* DIRECTIONS FOR THIS TASK: For the word "loại", determine how many lines of the entries below contain it, and give only that number.

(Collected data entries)

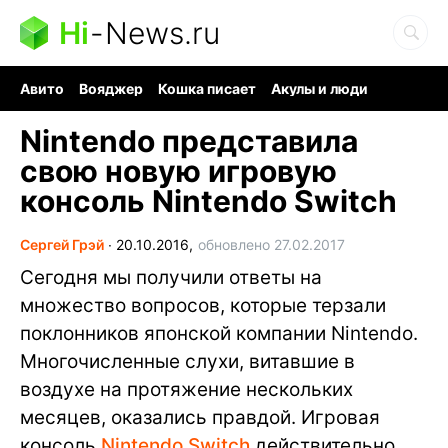
Hi
-
News.ru
Авито
Вояджер
Кошка писает
Акулы и люди
Ядерная война
Ядовитые пауки
Судоку и пазлы
Nintendo представила
свою новую игровую
консоль Nintendo Switch
Сергей Грэй
∙
20.10.2016,
обновлено 27.02.2017
Сегодня мы получили ответы на
множество вопросов, которые терзали
поклонников японской компании Nintendo.
Многочисленные слухи, витавшие в
воздухе на протяжение нескольких
месяцев, оказались правдой. Игровая
консоль
Nintendo Switch
действительно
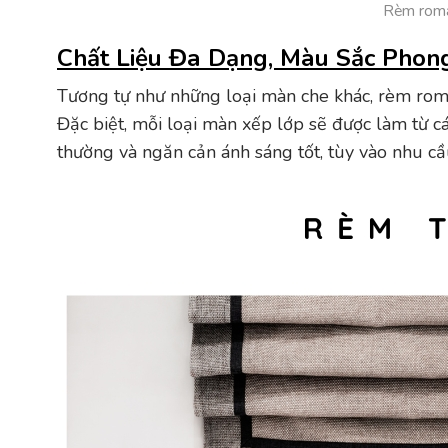
Rèm roman
Chất Liệu Đa Dạng, Màu Sắc Phon
Tương tự như những loại màn che khác, rèm roma
Đặc biệt, mỗi loại màn xếp lớp sẽ được làm từ cá
thường và ngăn cản ánh sáng tốt, tùy vào nhu c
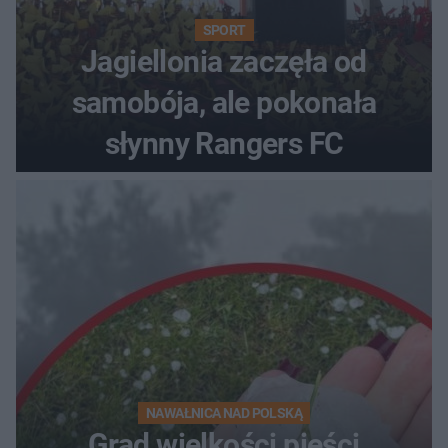
SPORT
Jagiellonia zaczęła od
samobója, ale pokonała
słynny Rangers FC
NAWAŁNICA NAD POLSKĄ
Grad wielkości pięści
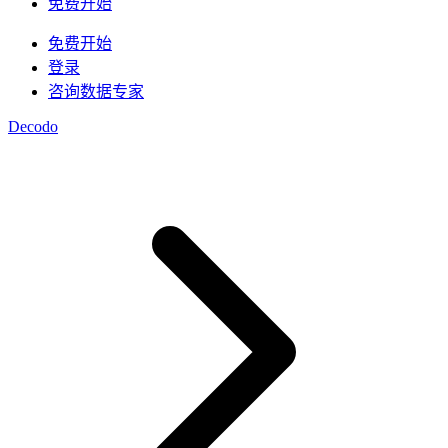
/
IP
免费开始
集成
免费开始
高速代理
知识中心
登录
咨询数据专家
移动代理
借助专为大规模部署设计的高速代理基础设施，为
博客
您的 AI 管道提供动力
Decodo
Starts from
地点
$
2.25
美国
/
GB
韩国
视频下载器
马来西亚
代理产品
数据中心代理
借助我们的企业级解决方案，从 YouTube 获取海
澳大利亚
量视频和音频内容
Starts from
快速搜索 API
中国
集成
$
0.02
数据中心代理
新
新加坡
/
IP
利用遍布全球的50万多个快速、可靠的数据中心IP
1秒内即可获得谷歌实时搜索结果
所有地点
地址，以最高速度运行高吞吐量任务。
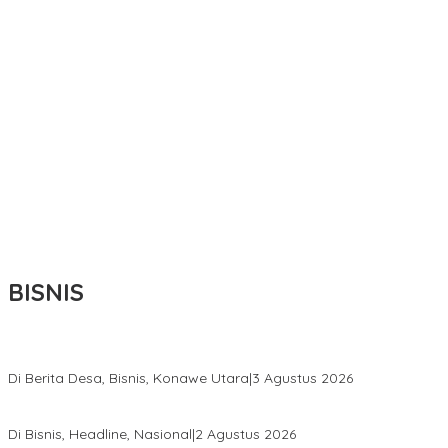
BISNIS
Bupati Ikbar Percepat Pendataan Pekebun Sawit, Dorong Legalita
Di Berita Desa, Bisnis, Konawe Utara
|
3 Agustus 2026
Hadir di Istana Kepresidenan RI, Kadin Sultra Usulkan Hilirisasi A
Di Bisnis, Headline, Nasional
|
2 Agustus 2026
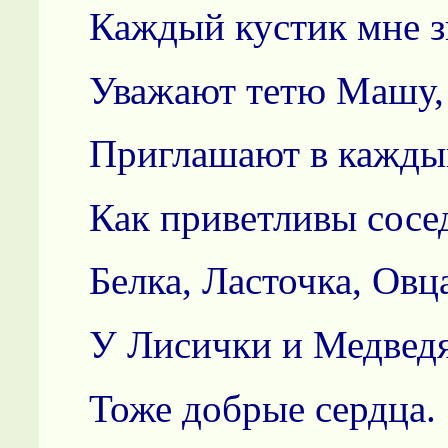
Каждый кустик мне з
Уважают тетю Машу,
Приглашают в кажды
Как приветливы сосе
Белка, Ласточка, Овц
У Лисички и Медвед
Тоже добрые сердца.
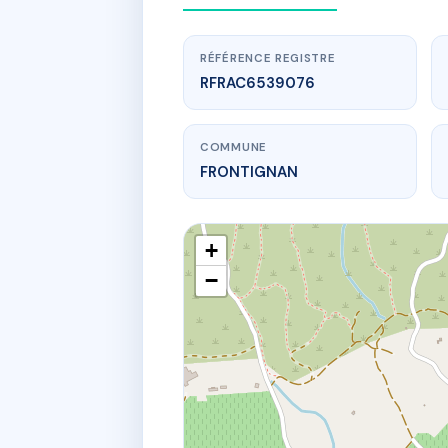
RÉFÉRENCE REGISTRE
RFRAC6539076
COMMUNE
FRONTIGNAN
+
−
www.
SDC TER
19 Rue du B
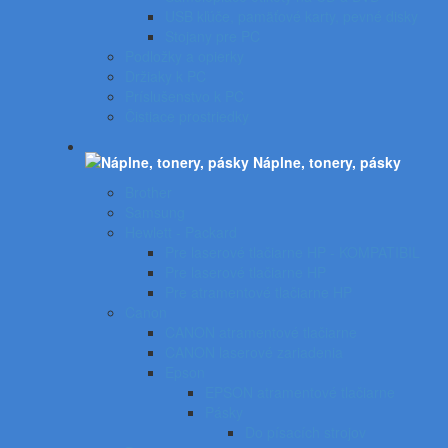
USB kľúče, pamäťové karty, pevné disky
Stojany pre PC
Podložky a opierky
Držiaky k PC
Príslušenstvo k PC
Čistiace prostriedky
Náplne, tonery, pásky
Brother
Samsung
Hewlett - Packard
Pre laserové tlačiarne HP - KOMPATIBIL
Pre laserové tlačiarne HP
Pre atramentové tlačiarne HP
Canon
CANON atramentové tlačiarne
CANON laserové zariadenia
Epson
EPSON atramentové tlačiarne
Pásky
Do písacích strojov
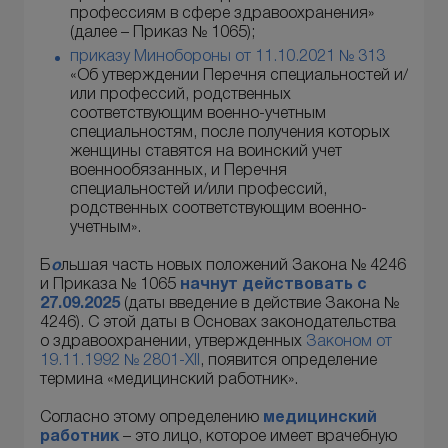
профессиям в сфере здравоохранения»
(далее – Приказ № 1065);
приказу Минобороны от 11.10.2021 № 313
«Об утверждении Перечня специальностей и/
или профессий, родственных
соответствующим военно-учетным
специальностям, после получения которых
женщины ставятся на воинский учет
военнообязанных, и Перечня
специальностей и/или профессий,
родственных соответствующим военно-
учетным».
Б
о
льшая часть новых положений Закона № 4246
и Приказа № 1065
начнут действовать с
27.09.2025
(даты введение в действие Закона №
4246). С этой даты в Основах законодательства
о здравоохранении, утвержденных
Законом от
19.11.1992 № 2801-XII
, появится определение
термина «медицинский работник».
Согласно этому определению
медицинский
работник
– это лицо, которое имеет врачебную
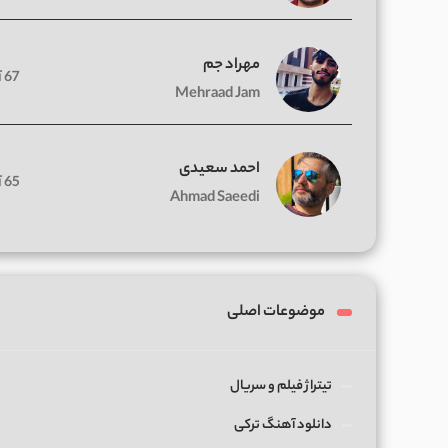
مهراد جم
67 آهنگ
Mehraad Jam
احمد سعیدی
65 آهنگ
Ahmad Saeedi
موضوعات اصلی
تیتراژ فیلم و سریال
دانلود آهنگ ترکی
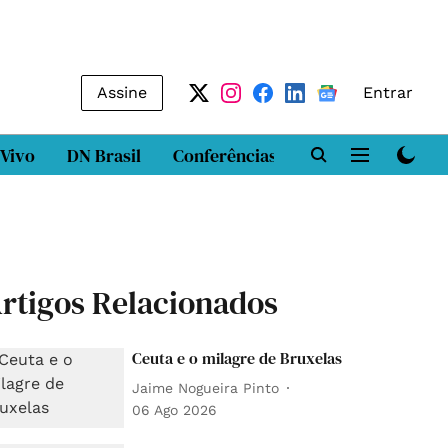
Assine
Entrar
 Vivo
DN Brasil
Conferências
DN LAB
Class
rtigos Relacionados
Ceuta e o milagre de Bruxelas
Jaime Nogueira Pinto
06 Ago 2026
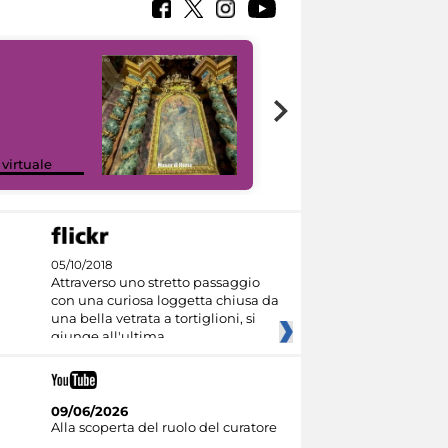
Google Arts &
 virtuale
Culture
05/10/2018
Attraverso uno stretto passaggio
con una curiosa loggetta chiusa da
una bella vetrata a tortiglioni, si
giunge all'ultima
09/06/2026
Alla scoperta del ruolo del curatore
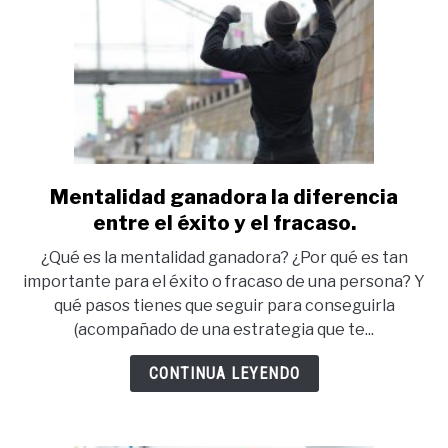
Mentalidad ganadora la diferencia
link
to
entre el éxito y el fracaso.
Mentalidad
¿Qué es la mentalidad ganadora? ¿Por qué es tan
ganadora
importante para el éxito o fracaso de una persona? Y
la
qué pasos tienes que seguir para conseguirla
diferencia
(acompañado de una estrategia que te...
entre
el
CONTINUA LEYENDO
éxito
y
el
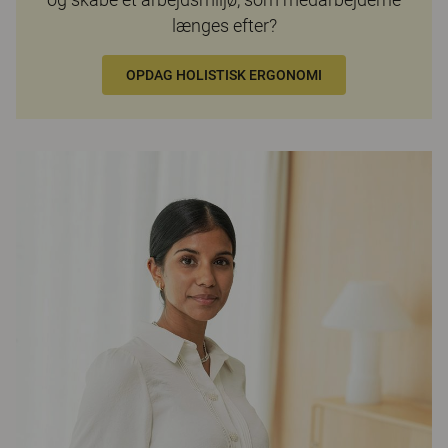
længes efter?
OPDAG HOLISTISK ERGONOMI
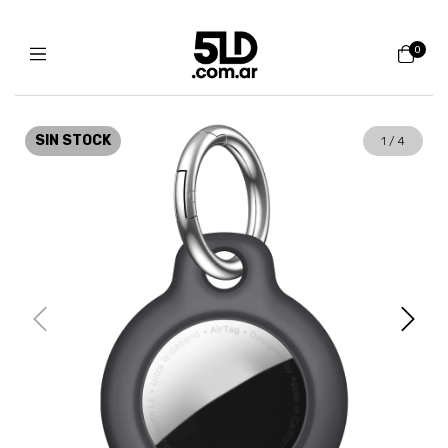
0
SIN STOCK
1
/
4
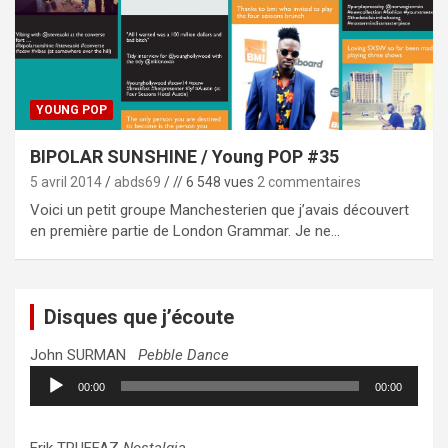
YOUNG POP
BIPOLAR SUNSHINE / Young POP #35
5 avril 2014
abds69
// 6 548 vues
2 commentaires
Voici un petit groupe Manchesterien que j’avais découvert
en première partie de London Grammar. Je ne…
Disques que j’écoute
John SURMAN
Pebble Dance
Lecteur
00:00
00:00
audio
Erik TRUFFAZ
Nostalgia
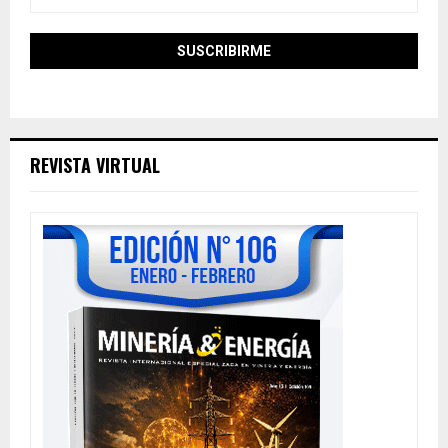
REVISTA VIRTUAL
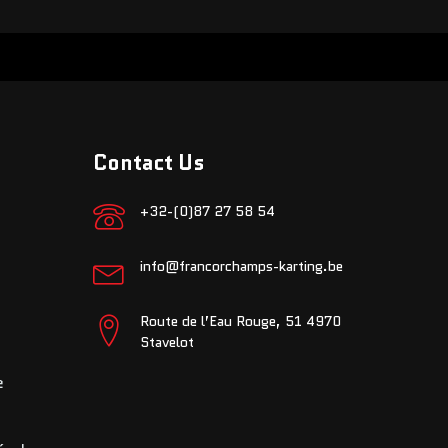
Contact Us
+32-(0)87 27 58 54
info@francorchamps-karting.be
Route de l’Eau Rouge, 51 4970
Stavelot
e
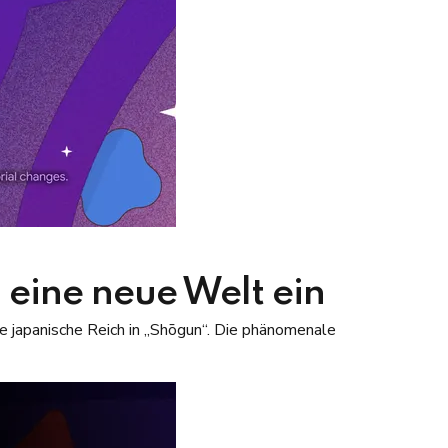
 eine neue Welt ein
e japanische Reich in „Shōgun“. Die phänomenale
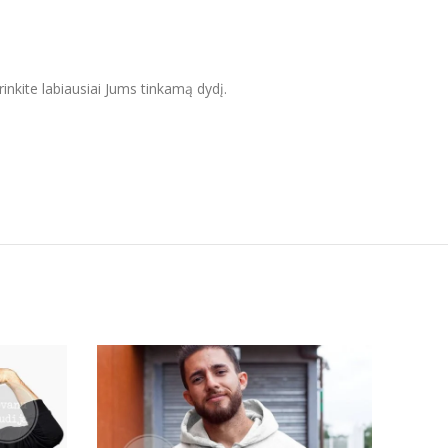
inkite labiausiai Jums tinkamą dydį.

* RESPONSE BELOW: 2